I mentioned the Dove ad campaign that proudly featured lumpier-than-usual “real women” in their undergarments. It turned out that it was a Dangin job. “Do you know how much retouching was on that?” he [Dangin] asked. “But it was great to do, a challenge, to keep everyone’s skin and faces showing the mileage but not looking unattractive.”











May 9th, 2008 at 7:31 am
[…] (Hat tip to Seth Roberts for bringing my attention to the profile.) […]
May 13th, 2008 at 3:23 pm
I assume you’ve noticed by now that the quotation you included in your post turned out to be inaccurate — Dangin didn’t work on Dove’s “Real Women” campaign featuring “lumpier-than-usual women in their undergarments” that the journalist appears to mention, and wasn’t talking about that one either.
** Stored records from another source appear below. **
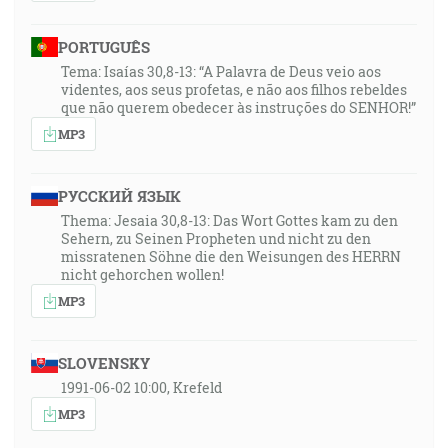
45:59
PORTUGUÊS
A bude tam hradská a cesta, ktorá sa bude volať
Tema: Isaías 30,8-13: “A Palavra de Deus veio aos
svätou cestou; neprejde po nej nečistý, ale bude pre
videntes, aos seus profetas, e não aos filhos rebeldes
nich pre samých, takže idúc tou cestou ani hlúpi
que não querem obedecer às instruções do SENHOR!”
nezablúdia. [Iz 35:8]
MP3
47:00
A Ježiš mu povedal: Ja som cesta i pravda i život …
РУССКИЙ ЯЗЫК
Thema: Jesaia 30,8-13: Das Wort Gottes kam zu den
Sehern, zu Seinen Propheten und nicht zu den
47:41
missratenen Söhne die den Weisungen des HERRN
Moje ovce čujú môj hlas, a ja ich znám, a nasledujú ma
nicht gehorchen wollen!
… [Jn 10:27]
MP3
48:44
SLOVENSKY
Vedzte, že on, Hospodin, je Bôh, on nás učinil, a jeho
sme, jeho ľud a ovčie stádo jeho pastvy. [Ž 100:3]
1991-06-02 10:00, Krefeld
MP3
49:33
Instead, he worked on the “Pro-Age” photos by Anne Leibovitz, which featured older (50+), mostly thin, and *naked* women. And according to both Dangin and Leibovitz, he did dust removal and color correction, not heavy retouching.
(Not sure if they ever used those photos in the US; too much skin, I guess…)
(And yes, the New Yorker has confirmed this, even if their arrogance forbids them to actually admit that they didn’t bother to fact-check their own article, and instead claims that one inaccurate word (”undergarments”) in a 6,308 word article isn’t that bad.)
May 13th, 2008 at 5:22 pm
Observer, no I hadn’t noticed this. Thanks for pointing it out. My take is that Collins accurately reported what Dangin unwisely (but accurately) said. I’ll believe Dove, Dangin, and Leibowitz when they release the originals . . . which they haven’t. Rather than say the quotation “turned out to be inaccurate” I’d say it turned out to be embarrassing.